- [Work request]:
Retype the records word for word. Skip every image.

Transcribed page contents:
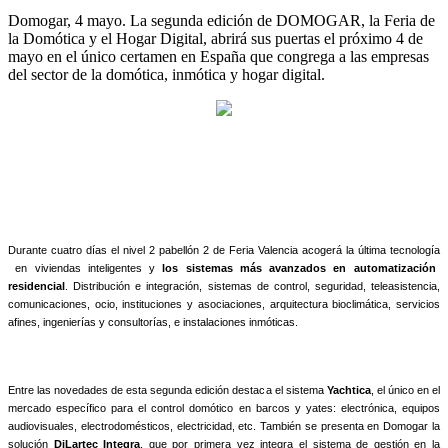
Domogar, 4 mayo. La segunda edición de DOMOGAR, la Feria de
la Domótica y el Hogar Digital, abrirá sus puertas el próximo 4 de
mayo en el único certamen en España que congrega a las empresas
del sector de la domótica, inmótica y hogar digital.
Durante cuatro días el nivel 2 pabellón 2 de Feria Valencia acogerá la última tecnología
en viviendas inteligentes
y
los sistemas más avanzados en automatización
residencial
. Distribución e integración, sistemas de control, seguridad, teleasistencia,
comunicaciones, ocio, instituciones y asociaciones, arquitectura bioclimática, servicios
afines, ingenierías y consultorías, e instalaciones inmóticas.
Entre las novedades de esta segunda edición destaca el sistema
Yachtica
, el único en el
mercado específico para el control domótico en barcos y yates: electrónica, equipos
audiovisuales, electrodomésticos, electricidad, etc. También se presenta en Domogar la
solución
DiLartec Integra
, que por primera vez integra el sistema de gestión en la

- [Exercise output]:
Domogar, 4 mayo. La segunda edición de DOMOGAR, la Feria de
la Domótica y el Hogar Digital, abrirá sus puertas el próximo 4 de
mayo en el único certamen en España que congrega a las empresas
del sector de la domótica, inmótica y hogar digital.
Durante cuatro días el nivel 2 pabellón 2 de Feria Valencia acogerá la última tecnología
en viviendas inteligentes
y
los sistemas más avanzados en automatización
residencial
. Distribución e integración, sistemas de control, seguridad, teleasistencia,
comunicaciones, ocio, instituciones y asociaciones, arquitectura bioclimática, servicios
afines, ingenierías y consultorías, e instalaciones inmóticas.
Entre las novedades de esta segunda edición destaca el sistema
Yachtica
, el único en el
mercado específico para el control domótico en barcos y yates: electrónica, equipos
audiovisuales, electrodomésticos, electricidad, etc. También se presenta en Domogar la
solución
DiLartec Integra
, que por primera vez integra el sistema de gestión en la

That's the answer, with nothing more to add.